## [WHAT YOU HAVE TO DO]
The whole listing below is to be copied exactly, with every picture left out.

## [SUPPLIED ENTRIES]
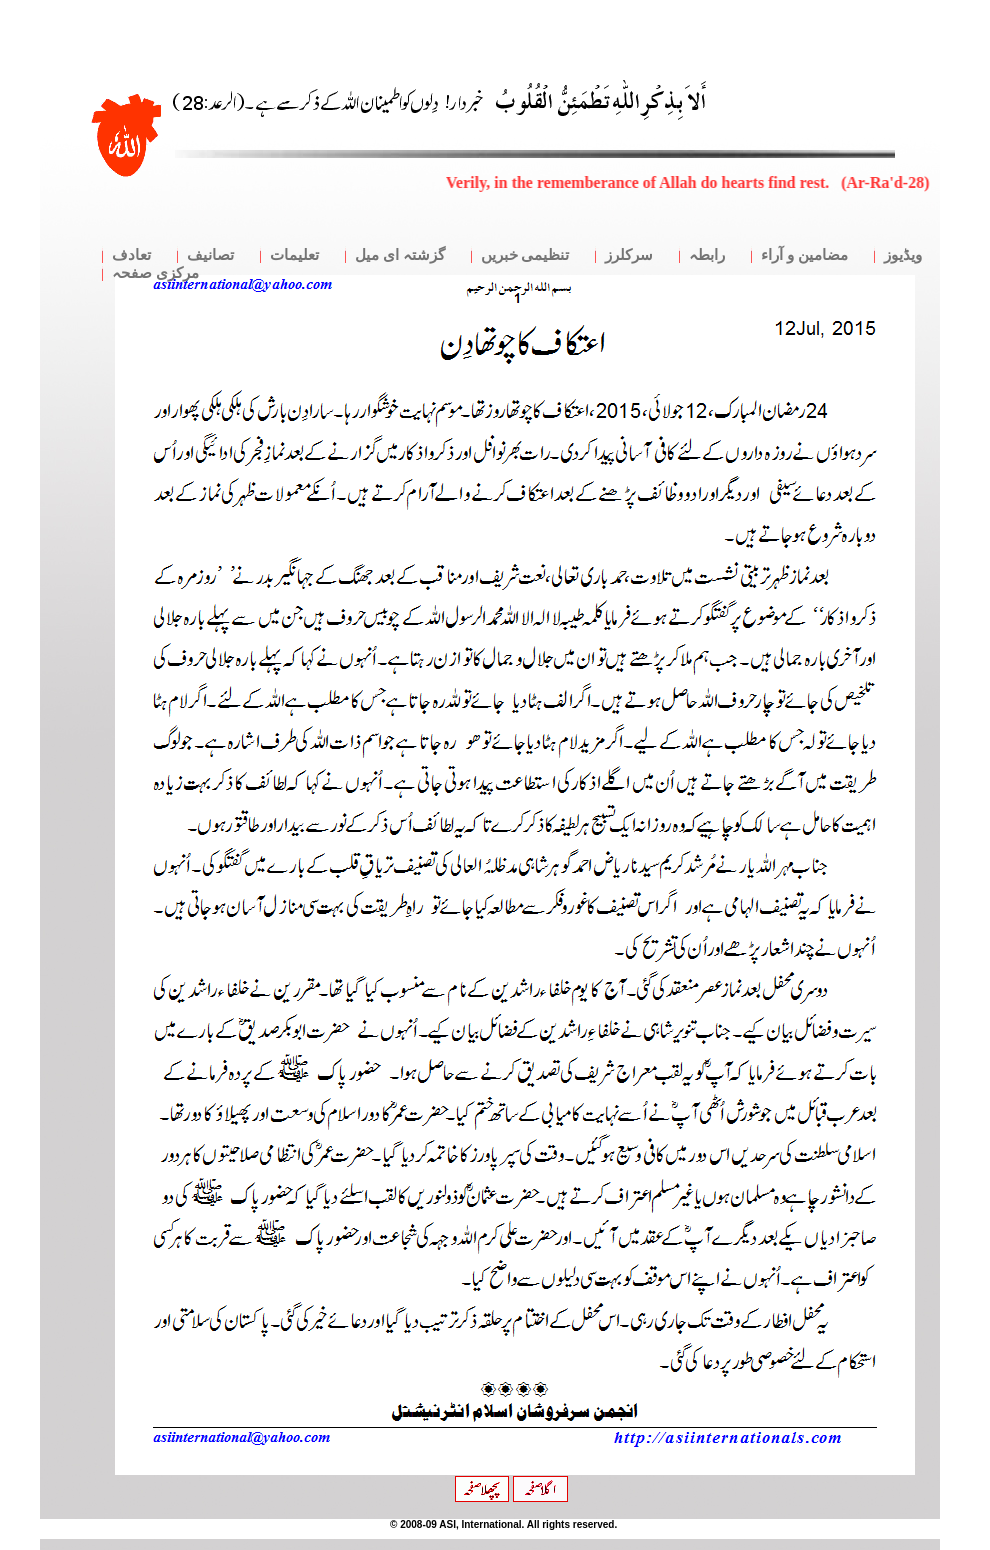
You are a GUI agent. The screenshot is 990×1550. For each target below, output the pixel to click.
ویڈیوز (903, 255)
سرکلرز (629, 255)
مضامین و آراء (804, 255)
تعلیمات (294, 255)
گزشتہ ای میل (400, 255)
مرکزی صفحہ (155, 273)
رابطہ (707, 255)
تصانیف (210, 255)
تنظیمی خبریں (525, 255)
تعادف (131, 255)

## [SOLUTION FOR THIS TASK]
You are a GUI agent. The screenshot is 990×1550. For each target below, output the pixel to click.
ویڈیوز (903, 255)
سرکلرز (629, 255)
مضامین و آراء (804, 255)
تعلیمات (294, 255)
گزشتہ ای میل (400, 255)
مرکزی صفحہ (155, 273)
رابطہ (707, 255)
تصانیف (210, 255)
تنظیمی خبریں (525, 255)
تعادف (131, 255)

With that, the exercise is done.